• **Description of the task**: Two lines in the listing below mark the span: one contains "You are a GUI" and one contains "This screenshot has". Reproduce both of them and everything between, exactly.

• **Input for this task**:
════════════════════
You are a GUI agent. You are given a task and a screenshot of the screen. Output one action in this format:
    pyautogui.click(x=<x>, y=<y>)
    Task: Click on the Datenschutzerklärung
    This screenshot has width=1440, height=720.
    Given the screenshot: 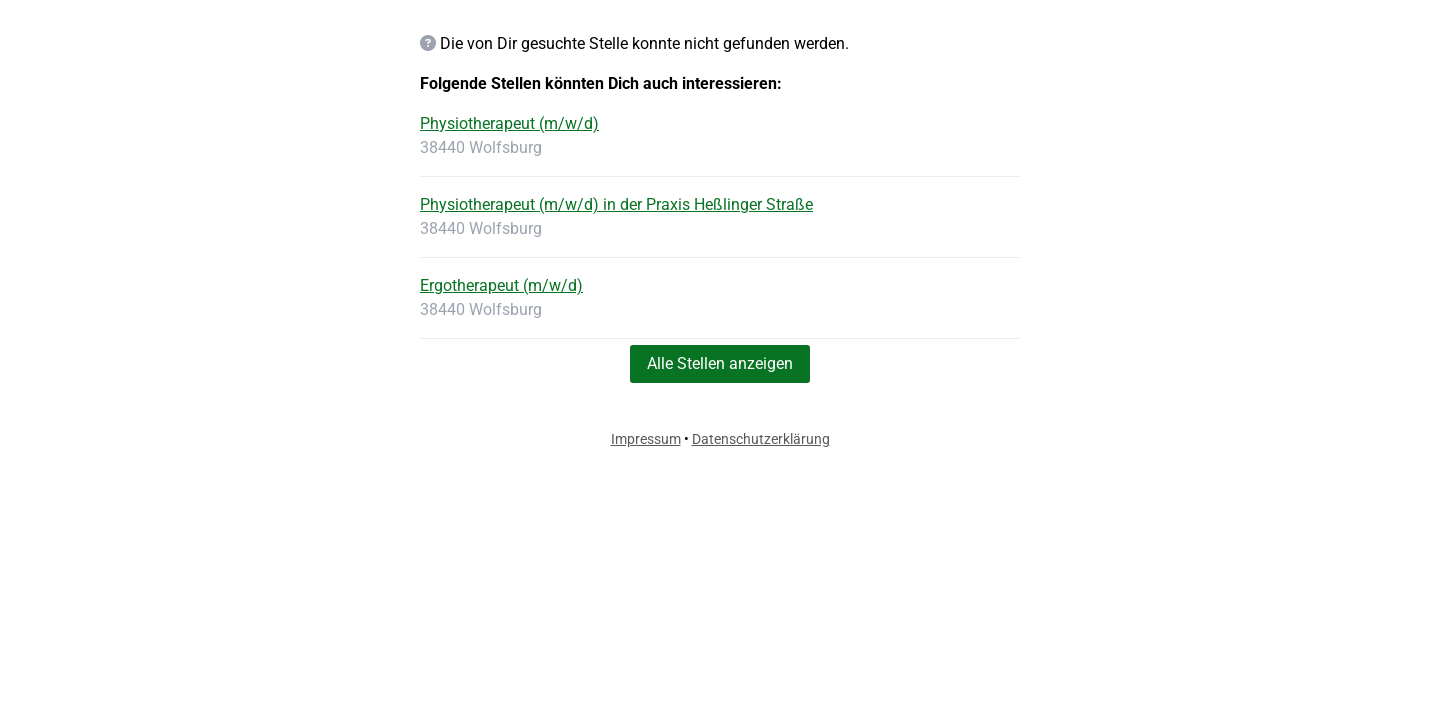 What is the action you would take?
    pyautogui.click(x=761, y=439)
════════════════════
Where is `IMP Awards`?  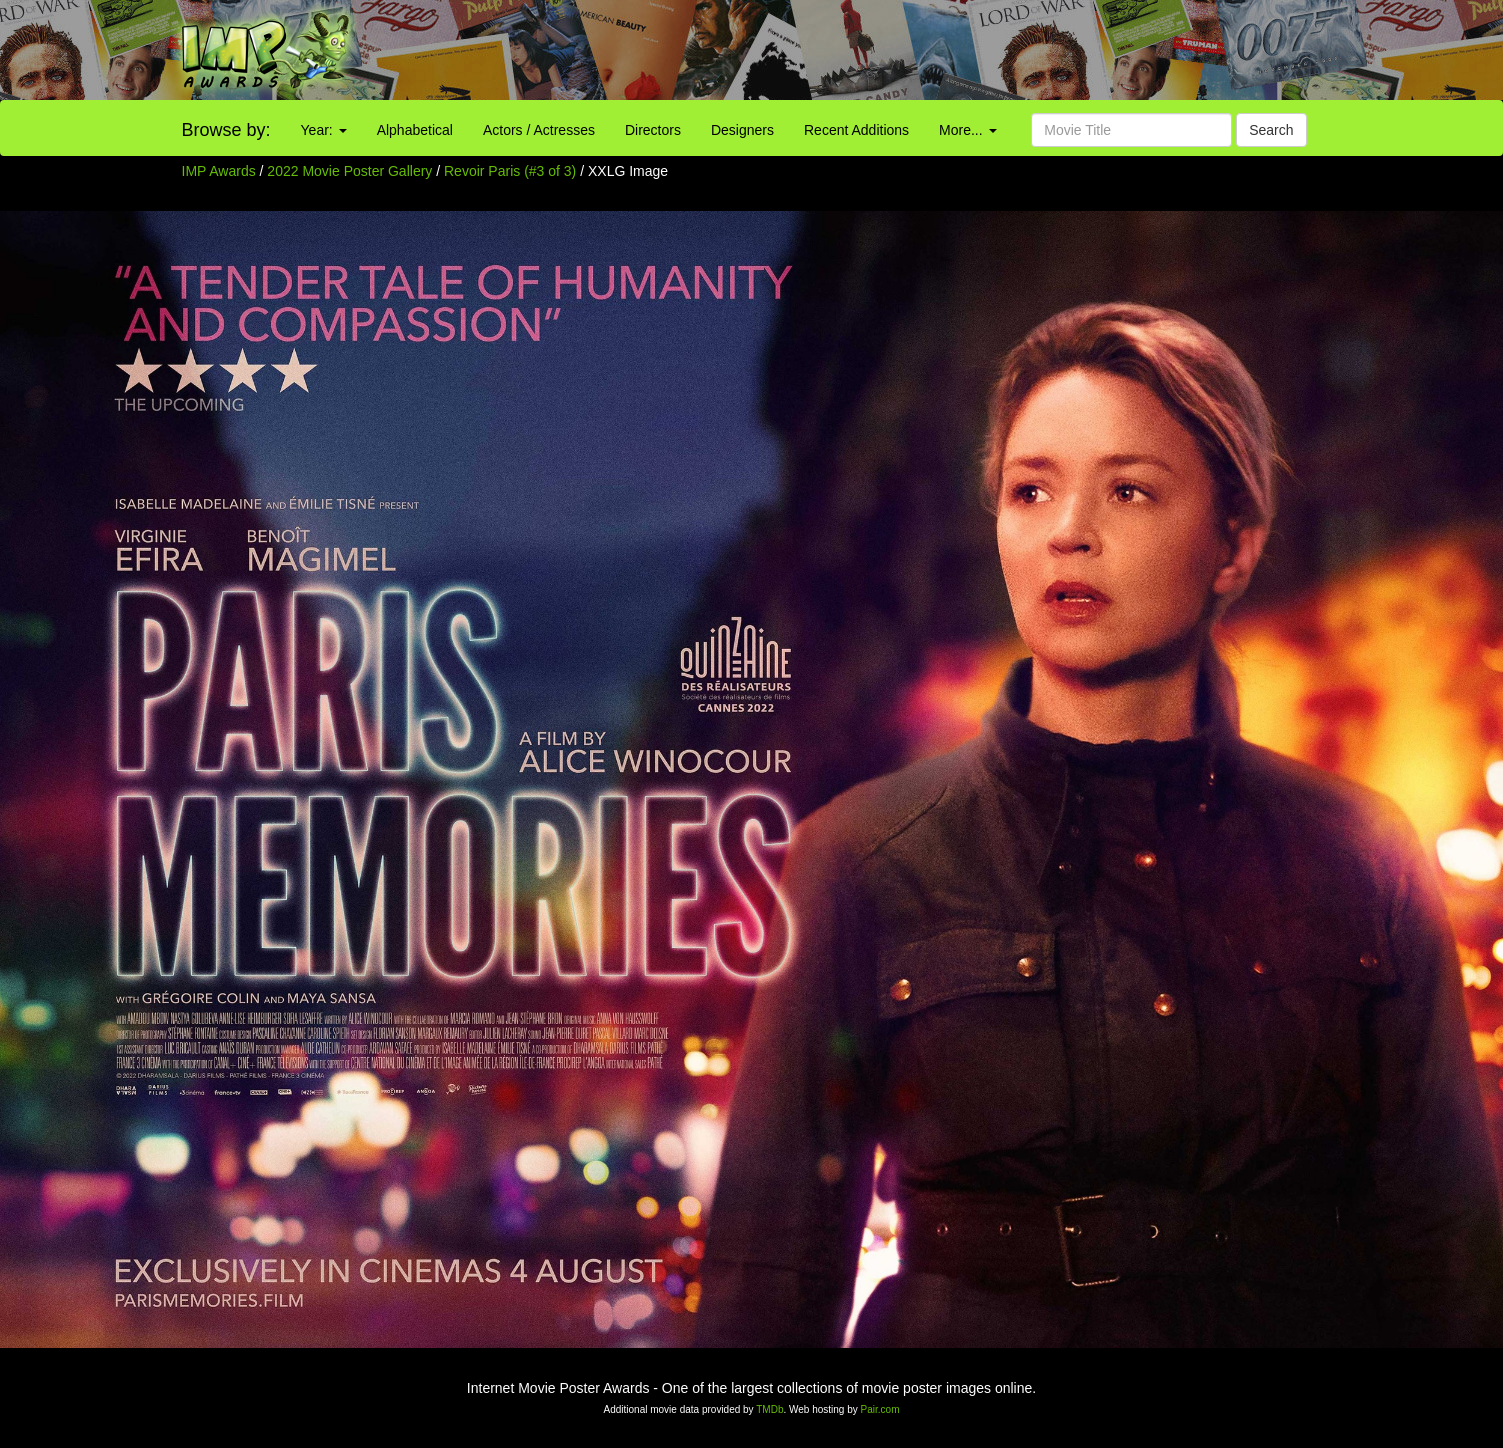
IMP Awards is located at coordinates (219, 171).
════════════════════
• **Completed task**:
You are a GUI agent. You are given a task and a screenshot of the screen. Output one action in this format:
    pyautogui.click(x=<x>, y=<y>)
    Task: Click on the Datenschutzerklärung
    This screenshot has width=1440, height=720.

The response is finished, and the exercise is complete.